Felix, 36, is retiring with few regrets. Not that it all ended the way she would have liked: She won just one Olympic gold in her favorite race, the 200m, in London 2012 in the final of the Rio 2016 Olympics, as Shaunae Miller of the Bahamas won one desperate dive at the finish line.
But Felix made sure that every experience enlightened her and made her stronger. She never cheated in competition. She has never betrayed herself or anyone who has acknowledged her integrity and consistency.
“Maybe I could have been more successful at certain things if I hadn’t taken more risks and gotten into some of the tougher stuff. But I think it’s about challenging yourself and while I don’t love the 400, I’m glad I went for it,” she said. “I’m glad I tried something that was really hard for me and outside of my comfort zone.

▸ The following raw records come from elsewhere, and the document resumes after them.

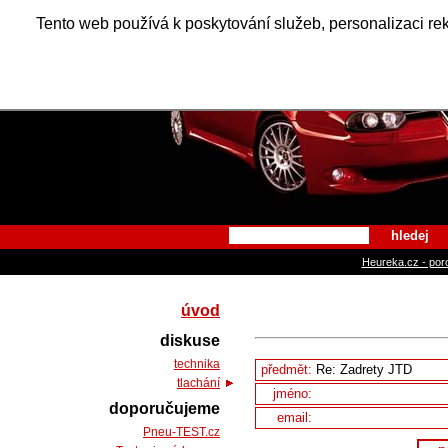
Alfa Ro
Tento web používá k poskytování služeb, personalizaci re
hledej
Heureka.cz - por
úvod
diskuse
technika
předmět:
tlachání
jméno:
doporučujeme
email:
Pneu-TEST.cz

“If I had to dissect things, there are definitely things that I probably wish would have gone differently, but I’ll say I think everything went the way it was supposed to, and I think so , it got me to where I am. It’s supposed to be me.”
Calm by nature, she learned to advocate for herself and other women after her daughter was born via emergency c-section in 2018 and spent weeks in a neonatal intensive care unit. Felix delivered a powerful testimony before Congress in 2019 about the disproportionate risks of pregnancy faced by black women, a cause that remains important to her.

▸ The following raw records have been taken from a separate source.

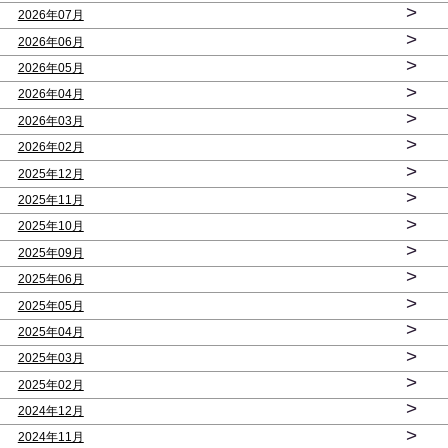
>
2026年07月
>
2026年06月
>
2026年05月
>
2026年04月
>
2026年03月
>
2026年02月
>
2025年12月
>
2025年11月
>
2025年10月
>
2025年09月
>
2025年06月
>
2025年05月
>
2025年04月
>
2025年03月
>
2025年02月
>
2024年12月
>
2024年11月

She would also like childcare and facilities to be made available to female athletes so that they do not have to search for bathrooms or compartments to look after their children during competitions. She hopes to make companies aware of the value of athletes’ endeavors and to convince more women that they can be competitors and mothers and not have to choose one or the other like their sponsors and society did early in their careers seemed to say. No doubt she will be a champion there too.
But it wasn’t easy or instinctive for her to speak up. That changed when her brother Wes, who was a sprinter at USC, assured her that the substance of her message was more important than the volume of her words. “Even if your voice is shaking, you can still use it. There’s still electricity. I was there,” she said.
She recently joined the International Olympic Committee’s Athletes’ Commission, a powerful group. She is a board member of Right to Play, a children-focused international nonprofit, and &Mother, a nonprofit founded by fellow athlete/mother Alysia Montano to support female athletes. She is involved with the Power of She Fund, which works with Athleta and the Women’s Sports Foundation to provide childcare grants to athletes. She joked that she would give herself a day off on Monday, the first day of her life after competing, before diving into her new world on Tuesday.
She will miss the competition but not the workouts that left her exhausted and vomiting. She knew this year would be her last because she no longer had the heart or hunger to race. “I felt like I wasn’t willing to give what it would cost,” she said.
Cammy, 3 1/2, made an adorable appearance at the World Championships in Eugene a few weeks ago, shouting “Go, Mommy, Go!” as Felix raced. She might have been too young to understand exactly what had happened, but the details didn’t really matter.
“I hope what she takes away is that mum did what she loves. Mama fulfilled a passion,” said Felix. “I hope that’s part of her childhood, seeing her mother work and do what she loves.”
She loved it and we loved watching her. What Felix does next for the following women should be just as successful and compelling.